I’m currently making a blog engine for my own use. It has Distillery releases, and is very configurable with the new Distillery config provider. The user can also reverse proxy it with Nginx and serve their own JS and CSS files, if they want to do so. So it should be usable for someone else than me as well, except… templates.
The HTML (and XML for RSS) templates use the EExHTML library and they are compiled in to the app as view functions. This means that a user must compile their own version if they want to change a template. If it was made with Phoenix or Plug, the same thing would happen, as releases are compiled beforehand.

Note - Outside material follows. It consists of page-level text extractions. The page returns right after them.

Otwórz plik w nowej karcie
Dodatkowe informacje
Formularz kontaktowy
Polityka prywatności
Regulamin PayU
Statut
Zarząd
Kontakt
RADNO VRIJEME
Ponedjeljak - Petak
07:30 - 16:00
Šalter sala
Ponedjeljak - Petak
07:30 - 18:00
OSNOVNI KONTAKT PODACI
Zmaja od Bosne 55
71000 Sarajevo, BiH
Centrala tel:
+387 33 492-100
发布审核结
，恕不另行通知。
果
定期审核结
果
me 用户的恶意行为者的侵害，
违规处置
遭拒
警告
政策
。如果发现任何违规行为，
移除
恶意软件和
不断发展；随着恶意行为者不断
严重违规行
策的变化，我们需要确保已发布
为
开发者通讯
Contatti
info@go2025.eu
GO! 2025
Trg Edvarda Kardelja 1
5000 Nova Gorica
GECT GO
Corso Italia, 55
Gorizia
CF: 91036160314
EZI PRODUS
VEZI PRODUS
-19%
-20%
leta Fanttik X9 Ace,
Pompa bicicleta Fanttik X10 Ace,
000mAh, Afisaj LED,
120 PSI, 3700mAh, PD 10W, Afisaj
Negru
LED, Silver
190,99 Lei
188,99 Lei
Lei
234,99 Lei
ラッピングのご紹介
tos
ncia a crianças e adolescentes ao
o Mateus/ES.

Now (disregarding all the other differences) with PHP, it was very easy for a user to take an app and customise a single PHP file. I realise Elixir does not work this way, but I’m wondering if there is any way to accomplish something similar. Say you had to implement a feature where a user could put their own EEx files into a directory and reboot the release, and the release would pick up the new files and use them instead of the built in templates. How would you accomplish that? You would have to compile the templates at runtime and reload the corresponding modules somehow.
What I’m after is a blog engine where the user can customise any templates they want without compiling their own release. Just get the premade release from GitLab/where-ever, put your own files in a path, and boot it. Does this give anyone any ideas?
Store a reference to the module containing a specific template’s function, for example Mebe.Web.Templates.Foo.
When told to reload template, compile template with EEx (and configured EEx engine) into a new module with unique name, like Mebe.Web.Templates.Foo.V2. If compilation fails, don’t proceed, but log error instead.
Update stored module reference to point to new modules, other processes would be passed or would obtain this module reference somehow.
If it is for things like blogs, you can cache the result of the rendered template instead.
You don’t need to version it because Elixir modules are versioned in the VM due to hot code reloading. Just keep in mind that this will leak atoms but it is fine if only “admins” can do that.
This is true, but I was hoping to avoid that, because the use case might be different from a blog too. And even blogs have things like comments. It also would not work for partials that are called in loops with different inputs for each iteration.
I can recompile and reload the same module without compiling to a different version first? When do the other processes pick it up, when they make their next call into it? If a compilation error happens, I assume the old version of the module will remain?
Yeah I don’t think people will reload the templates that often, but of course it needs to be measured and taken into consideration, thanks for the reminder.
Immediately on the next fully qualified call to it (ModuleName.function(...)), and yes. Specifically the system keeps around 2 copies of each module that is hot-loaded until no more active references (actively running code) exist to the older one, if there ‘would be’ an even older one than any code actively running it would be killed (and the supervisor would restart it with the new code), but for that to happen in general usage you are either looping manually and near infinitely or you are hot-code reloading new versions extremely rapidly.